Compensation for surrogate motherhood could have been fixed and an eligibility criterion decided, but instead, the government chose to “exhibit a faux concern for women’s rights and prohibit commercial surrogacy entirely", said Bavishi, who runs the Bavishi Fertility Institute, with branches in Ahmedabad, Mumbai, Delhi and Kolkata.
The bill prohibits gay couples from opting for a surrogate baby, but this is a rule that has been in force since 2013. Other rules were also introduced at the time under which couples coming to India for surrogacy had to do so on a medical visa; they were required to provide proof that their home country would offer citizenship to any baby born of a surrogate mother. Twins born to a German couple in 2008 through a surrogate mother were denied citizenship by Germany on grounds that the country did not recognize surrogacy as a means of parenthood.

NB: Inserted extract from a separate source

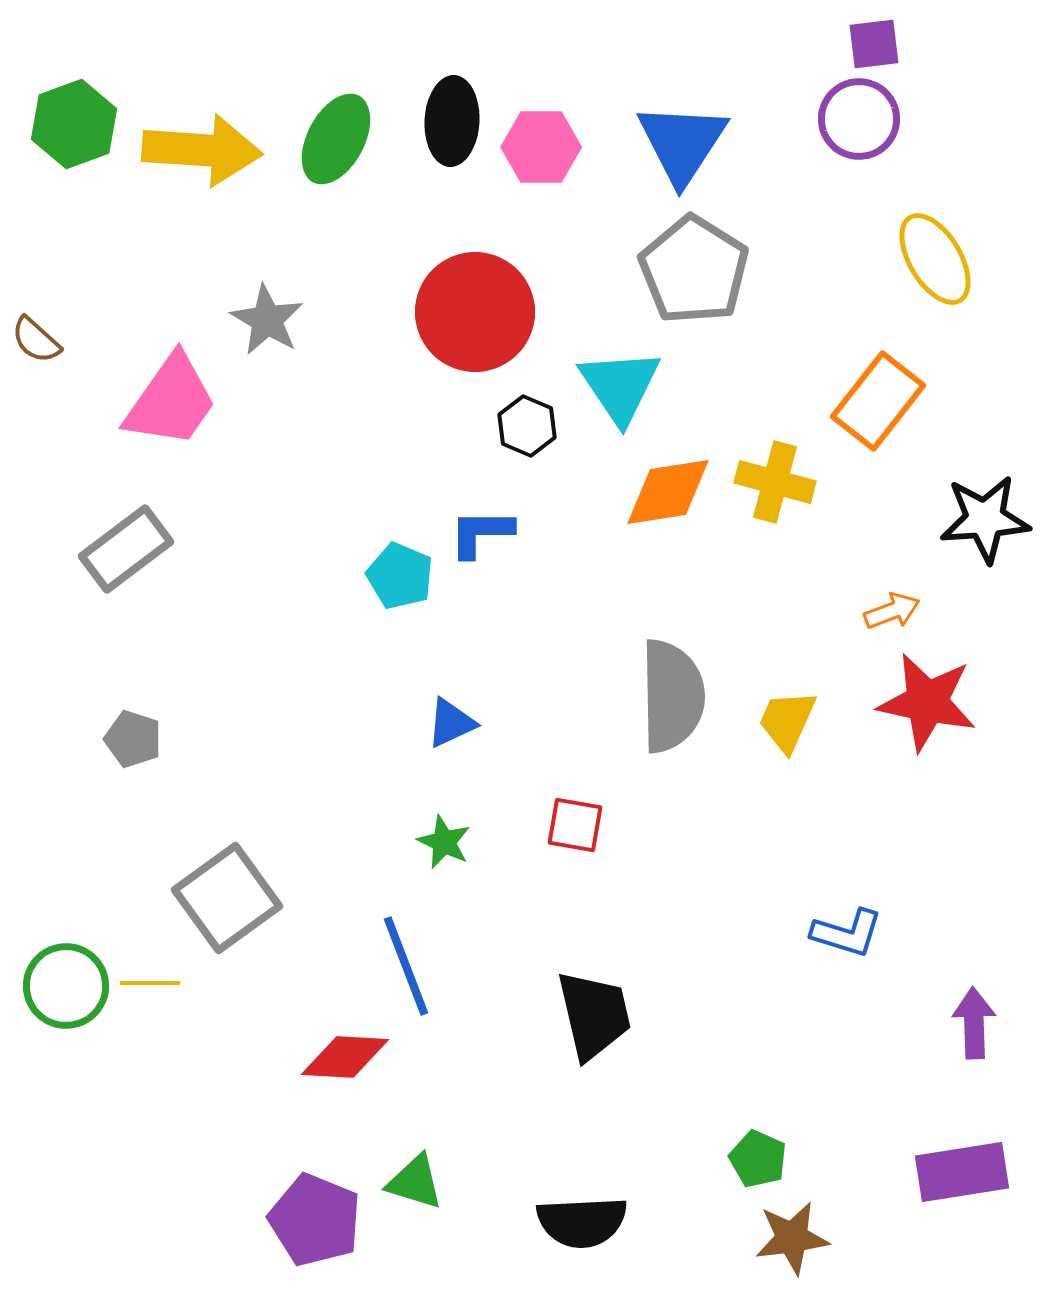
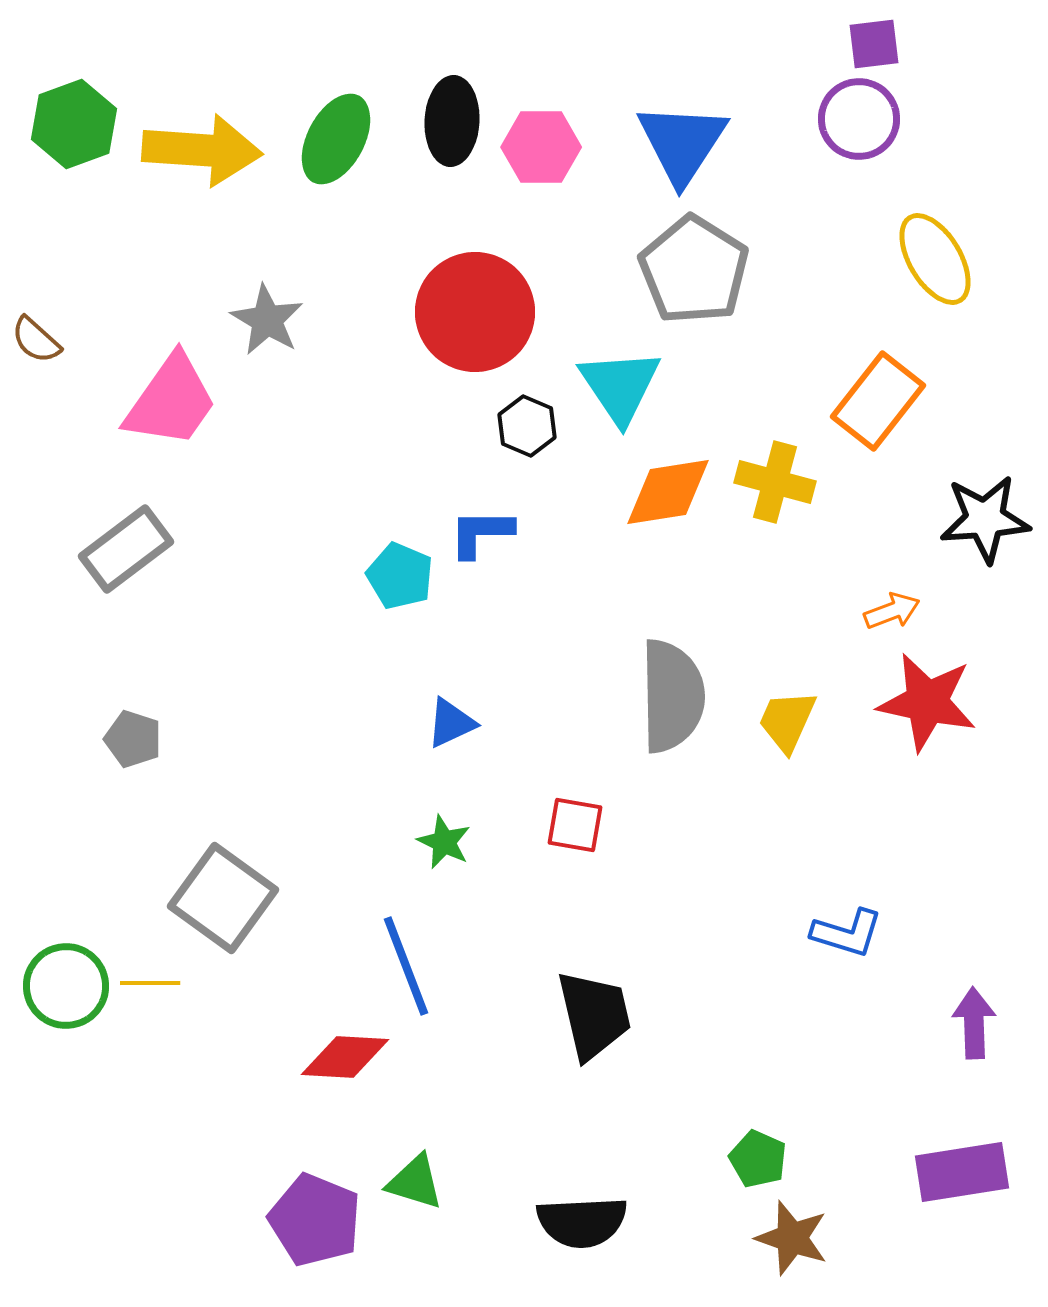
gray square at (227, 898): moved 4 px left; rotated 18 degrees counterclockwise
brown star at (792, 1238): rotated 26 degrees clockwise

“The one positive which has been proposed by the bill is to legalize the offspring that will be born. Right now, a child born to a surrogate has to be legally adopted by the parents and it is a grey area," says Parikshit Tank, a Mumbai-based assisted reproductive technology consultant.
According to him, the bill in its current form will bring down surrogacy to 5% of what it is right now. “Carrying a baby for altruistic reasons is very difficult," he said.
The bill is a welcome step as it protects women from repeated surrogate pregnancies for monetary gains, its backers say. And few gains of this booming industry have been passed on to the women who actually carry the child to completion. It is an issue over which women activists have repeatedly raised red flags.
“Our concern now is, how do you regulate a ban? The surrogate women will again be the ones who get affected the most," says Deepa V. of Sama, a New Delhi-based resource group that works with issues of women and health.
The debate on the bill also centred around the decision to not let even single people, both men and women, opt for surrogacy, leaving adoption as their only option. It is largely being seen as an attempt to reinforce traditional ideas of family.
“The fact is that society is changing. You can’t make marriage the only criterion. By doing so, you are ignoring ground reality," said Tank.